Use ast.literal_eval on all columns of a Pandas Dataframe-CodePudding

I have a data frame that looks like the following:

Category            Class
==========================
['org1', 'org2']    A
['org2', 'org3']    B
org1                C
['org3', 'org4']    A
org2                A
['org2', 'org4']    B
...

When I read in this data using Pandas, the lists are read in as strings (e.g., dat['Category][0][0] returns [ rather than returning org1). I have several columns like this. I want every categorical column that already contains at least one list to have all records be a list. For example, the above data frame should look like the following:

Category            Class
==========================
['org1', 'org2']    A
['org2', 'org3']    B
['org1']            C
['org3', 'org4']    A
['org2']            A
['org2', 'org4']    B
...

Notice how the singular values in the Category column are now contained in lists. When I reference dat['Category][0][0], I'd like org1 to be returned.

What is the best way to accomplish this? I was thinking of using ast.literal_eval with an apply and lambda function, but I'd like to try and use best-practices if possible. Thanks in advance!

CodePudding user response：

You can do it like this:

df['Category'] = df['Category'].apply(lambda x: literal_eval(x) if x.startswith('[') else [x])
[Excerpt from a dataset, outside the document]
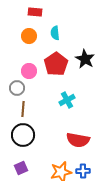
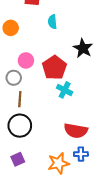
orange circle: (29, 36) -> (11, 28), moved
red pentagon: (56, 64) -> (54, 68), moved
cyan cross: (67, 100) -> (65, 90), turned -35
blue cross: (83, 171) -> (81, 154), moved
CodePudding user response：

You could create a boolean mask of the values that need to changed. If there are no lists, no change is needed. If there are lists, you can apply literal_eval or a list creation lambda to subsets of the data.

import ast
import pandas as pd

def normalize_category(df):
    is_list = df['Category'].str.startswith('[')
    if is_list.any():
        df.loc[is_list,'Category'] = df.loc[is_list, 'Category'].apply(ast.literal_eval)
        df.loc[~is_list,'Category'] = df.loc[~is_list]['Category'].apply(lambda val: [val])

df = pd.DataFrame({"Category":["['org1', 'org2']", "org1"], "Class":["A", "B"]})
normalize_category(df)
print(df)

df = pd.DataFrame({"Category":["org2", "org1"], "Class":["A", "B"]})
normalize_category(df)
print(df)